Use of a glycomics array to establish the anti-carbohydrate antibody repertoire in type 1 diabetes

Paul M.H. Tran, Fran Dong, Eileen Kim, Katherine P. Richardson, Lynn K.H. Tran, Kathleen Waugh, Diane Hopkins, Richard D. Cummings, Peng George Wang, Marian J. Rewers, Jin Xiong She, Sharad Purohit

Research output: Contribution to journalArticlepeer-review

1 Scopus citations

Abstract

Type 1 diabetes (T1D) is an autoimmune disease, characterized by the presence of autoantibodies to protein and non-protein antigens. Here we report the identification of specific anti-carbohydrate antibodies (ACAs) that are associated with pathogenesis and progression to T1D. We compare circulatory levels of ACAs against 202 glycans in a cross-sectional cohort of T1D patients (n = 278) and healthy controls (n = 298), as well as in a longitudinal cohort (n = 112).
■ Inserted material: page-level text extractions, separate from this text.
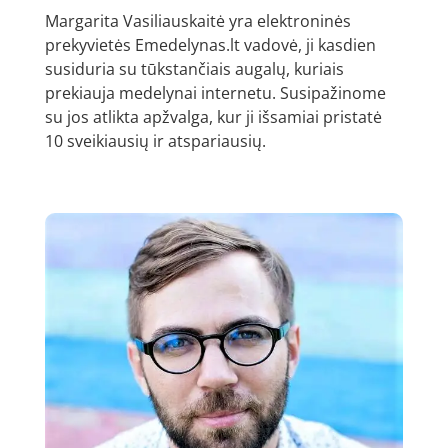
Margarita Vasiliauskaitė yra elektroninės
prekyvietės Emedelynas.lt vadovė, ji kasdien
susiduria su tūkstančiais augalų, kuriais
prekiauja medelynai internetu. Susipažinome
su jos atlikta apžvalga, kur ji išsamiai pristatė
10 sveikiausių ir atspariausių.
We identify 11 clusters of ACAs associated with glycan function class. Clusters enriched for aminoglycosides, blood group A and B antigens, glycolipids, ganglio-series, and O-linked glycans are associated with progression to T1D. ACAs against gentamicin and its related structures, G418 and sisomicin, are also associated with islet autoimmunity. ACAs improve discrimination of T1D status of individuals over a model with only clinical variables and are potential biomarkers for T1D.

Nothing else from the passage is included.